I'm trying a simple Monte Carlo example which led to some confusion about ways of generating random Geometrically distributed values in R.
"A supercomputer is shared by 250 independent subscribers. Each day, each subscriber uses the facility with probability 0.3. The number of tasks sent by each active user has Geometric distribution with parameter 0.15, and each task takes a Gamma(10, 3) distributed computer time (in minutes). Tasks are processed consecutively. What is the probability that all the tasks will be processed, that is, the total requested computer time is less than 24 hours? Estimate this probability, attaining the margin of error ±0.01 with probability 0.99."
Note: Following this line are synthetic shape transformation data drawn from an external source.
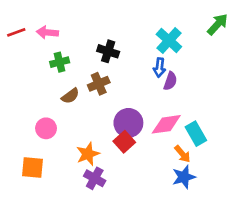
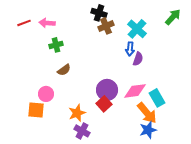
black cross: (108, 51) -> (99, 13), moved
brown cross: (99, 84) -> (106, 26), moved
orange arrow: (182, 154) -> (147, 113), size x1.6
orange square: (33, 167) -> (36, 110), moved

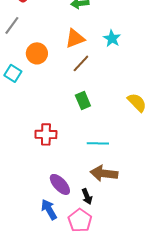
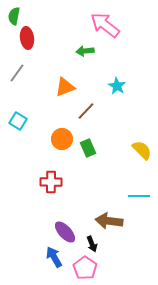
orange triangle: (75, 38) -> (65, 87), moved
orange circle: (37, 53) -> (62, 139), moved
cyan line: (98, 143) -> (139, 196), moved

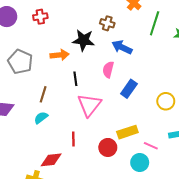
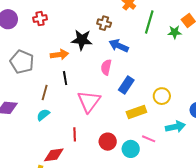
black line: (75, 79) -> (65, 78), moved
yellow rectangle: (127, 132) -> (136, 112), moved
cyan circle: (140, 163) -> (131, 149), moved

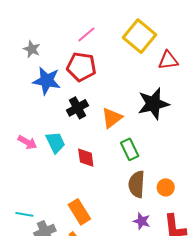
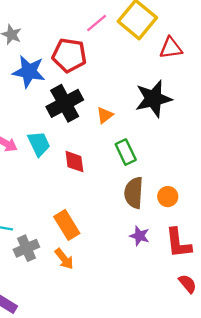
pink line: (86, 35) -> (97, 23), moved
black cross: (77, 108) -> (65, 103), size x1.4
orange triangle: (112, 118) -> (105, 115), size x0.7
The solution is given in pure MATLAB and I will spare you everything unrelated to my question. The Geometric distribution is calculated as
Y=ceil( log(1-rand(X,1))/log(1-q) );
where X
is a Binomial variable (the number of active subscribers a given day) and q
is the parameter to the Geometric distribution. I translated this into R as
Y <- ceiling(log(1-runif(X))/log(1-q))
and got the expected result (~0.17) when I ran the simulation. However, as I understand it, R, unlike pure MATLAB, can generate Geometrically distributed random variables directly, like so
Y <- rgeom(X, q)
and when I tried that instead the simulation suddenly started returning values (~0.55).
I'm probably missing something obvious but can anyone explain what's going on here? I tried plotting the different distributions given by the expected value of X and they look similar enough but the results are obviously not equal. If any necessary details are missing tell me, and I will add them.